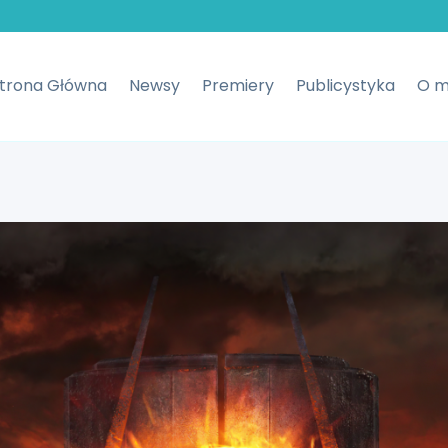
trona Główna
Newsy
Premiery
Publicystyka
O m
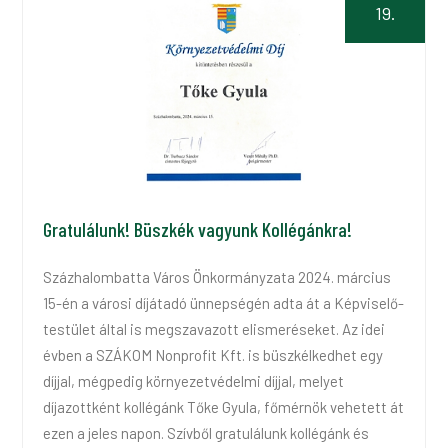
19.
Gratulálunk! Büszkék vagyunk Kollégánkra!
Százhalombatta Város Önkormányzata 2024. március
15-én a városi díjátadó ünnepségén adta át a Képviselő-
testület által is megszavazott elismeréseket. Az idei
évben a SZÁKOM Nonprofit Kft. is büszkélkedhet egy
díjjal, mégpedig környezetvédelmi díjjal, melyet
díjazottként kollégánk Tőke Gyula, főmérnök vehetett át
ezen a jeles napon. Szívből gratulálunk kollégánk és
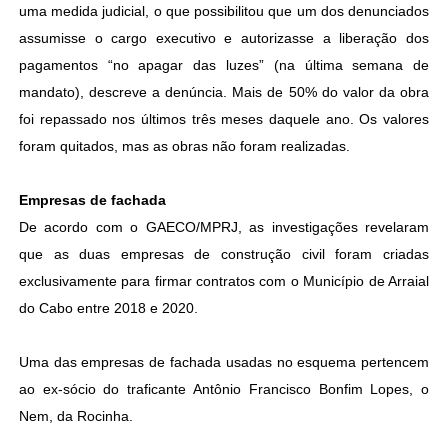
uma medida judicial, o que possibilitou que um dos denunciados
assumisse o cargo executivo e autorizasse a liberação dos
pagamentos “no apagar das luzes” (na última semana de
mandato), descreve a denúncia. Mais de 50% do valor da obra
foi repassado nos últimos três meses daquele ano. Os valores
foram quitados, mas as obras não foram realizadas.
Empresas de fachada
De acordo com o GAECO/MPRJ, as investigações revelaram
que as duas empresas de construção civil foram criadas
exclusivamente para firmar contratos com o Município de Arraial
do Cabo entre 2018 e 2020.
Uma das empresas de fachada usadas no esquema pertencem
ao ex-sócio do traficante Antônio Francisco Bonfim Lopes, o
Nem, da Rocinha.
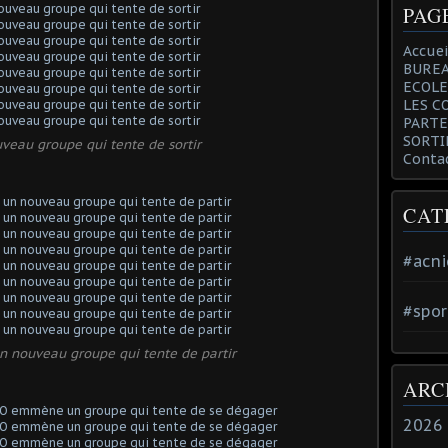
PAG
Accuei
BUREA
ECOLE
LES C
PARTE
SORTI
veau groupe qui tente de sortir
Conta
CAT
#acni
#spor
n nouveau groupe qui tente de partir
ARC
2026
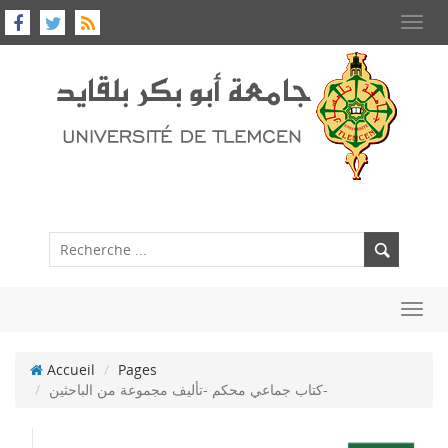
Toggl
navig
Toggl
navig
Accueil
Pages
كتاب جماعي محكم -تأليف مجموعة من الباحثين-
━━━
> Assignment
The response must repeat all the lines above exactly and include no pictures.

> Final answer
trona Główna
Newsy
Premiery
Publicystyka
O m
19.
Gratulálunk! Büszkék vagyunk Kollégánkra!
Százhalombatta Város Önkormányzata 2024. március
15-én a városi díjátadó ünnepségén adta át a Képviselő-
testület által is megszavazott elismeréseket. Az idei
évben a SZÁKOM Nonprofit Kft. is büszkélkedhet egy
díjjal, mégpedig környezetvédelmi díjjal, melyet
díjazottként kollégánk Tőke Gyula, főmérnök vehetett át
ezen a jeles napon. Szívből gratulálunk kollégánk és
uma medida judicial, o que possibilitou que um dos denunciados
assumisse o cargo executivo e autorizasse a liberação dos
pagamentos “no apagar das luzes” (na última semana de
mandato), descreve a denúncia. Mais de 50% do valor da obra
foi repassado nos últimos três meses daquele ano. Os valores
foram quitados, mas as obras não foram realizadas.
Empresas de fachada
De acordo com o GAECO/MPRJ, as investigações revelaram
que as duas empresas de construção civil foram criadas
exclusivamente para firmar contratos com o Município de Arraial
do Cabo entre 2018 e 2020.
Uma das empresas de fachada usadas no esquema pertencem
ao ex-sócio do traficante Antônio Francisco Bonfim Lopes, o
Nem, da Rocinha.
PAG
Accuei
BUREA
ECOLE
LES C
PARTE
SORTI
veau groupe qui tente de sortir
Conta
CAT
#acni
#spor
n nouveau groupe qui tente de partir
ARC
2026
Toggl
navig
Toggl
navig
Accueil
Pages
كتاب جماعي محكم -تأليف مجموعة من الباحثين-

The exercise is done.